Retiring an American Flag
What is the proper way to retire a flag? Through all of my searching I have found only the following basic guideline in the US Flag Code:
"The flag, when it is in such condition that it is no longer a fitting emblem for display, should be destroyed in a dignified way, preferably by burning."
There are several variations of retirement ceremonies and I have provided links to a couple of sites that describe these ceremonies in some detail. Although any ceremony that retires the flag with dignity could be performed, there are two basic ceremonies that appear to be used most often. In the first ceremony each stripe is cut a part form the flag and separated by red and white stripes (a variation is to separate the 13th stripe and have the other stripes in sections). The blue field with the stars is separated. In some ceremonies the field is cut so each star is separated. Each of the groupings is burned in turn with an appropriate comment- for instance, the blue field stands for valor, the white stripes stand for purity and the red represents the sacrifices men and women have paid for our freedom.
The second ceremony burns the flag in tact. Four Scouts holding each corner of the flag bring the flag to the ceremonial fire. Some ceremonies say that different types of wood (redwood, oak cedar, etc.) have been added to the fire to represent different American characteristics.

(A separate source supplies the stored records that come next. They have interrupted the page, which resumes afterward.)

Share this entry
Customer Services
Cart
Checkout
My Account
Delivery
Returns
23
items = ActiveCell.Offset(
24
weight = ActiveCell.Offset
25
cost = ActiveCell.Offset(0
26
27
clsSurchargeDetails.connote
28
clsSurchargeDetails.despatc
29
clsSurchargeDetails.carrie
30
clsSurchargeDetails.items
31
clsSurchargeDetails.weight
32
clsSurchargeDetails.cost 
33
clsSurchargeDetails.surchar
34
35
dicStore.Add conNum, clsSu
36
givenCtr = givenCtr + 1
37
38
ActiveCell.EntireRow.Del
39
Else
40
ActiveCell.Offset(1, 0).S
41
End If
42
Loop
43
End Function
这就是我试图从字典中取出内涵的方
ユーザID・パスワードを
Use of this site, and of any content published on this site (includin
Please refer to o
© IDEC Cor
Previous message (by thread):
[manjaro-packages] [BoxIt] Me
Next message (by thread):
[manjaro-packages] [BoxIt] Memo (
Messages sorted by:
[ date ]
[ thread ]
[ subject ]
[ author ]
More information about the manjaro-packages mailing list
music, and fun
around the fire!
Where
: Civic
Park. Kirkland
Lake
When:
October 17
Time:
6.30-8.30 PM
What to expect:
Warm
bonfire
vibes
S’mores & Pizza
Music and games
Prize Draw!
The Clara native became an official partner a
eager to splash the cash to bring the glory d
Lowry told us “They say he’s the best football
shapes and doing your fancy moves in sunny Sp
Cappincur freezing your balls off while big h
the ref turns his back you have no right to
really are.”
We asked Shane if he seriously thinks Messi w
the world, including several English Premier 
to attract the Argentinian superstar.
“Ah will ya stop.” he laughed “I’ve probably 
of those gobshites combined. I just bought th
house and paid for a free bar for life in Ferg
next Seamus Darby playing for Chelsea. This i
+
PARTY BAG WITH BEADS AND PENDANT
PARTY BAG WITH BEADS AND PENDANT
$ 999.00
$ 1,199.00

The flag is draped over the fire slowly lowered into the flames.
Some troops, packs and crews treat the flag with a flammable material to insure the flag material burns well. If a nylon flag is being retired, be very careful- nylon gets consumed in a fire very quickly and is very hot.
There are a number of myths about retiring a flag. The stripes do not need to be separated to retire a flag. Separated stripes do not have to be cut by scissors or shears. You do not have to be 18 years old to participate in a flag retirement ceremony.
Retirement ceremonies can be an important, moving and informative part of Scouting.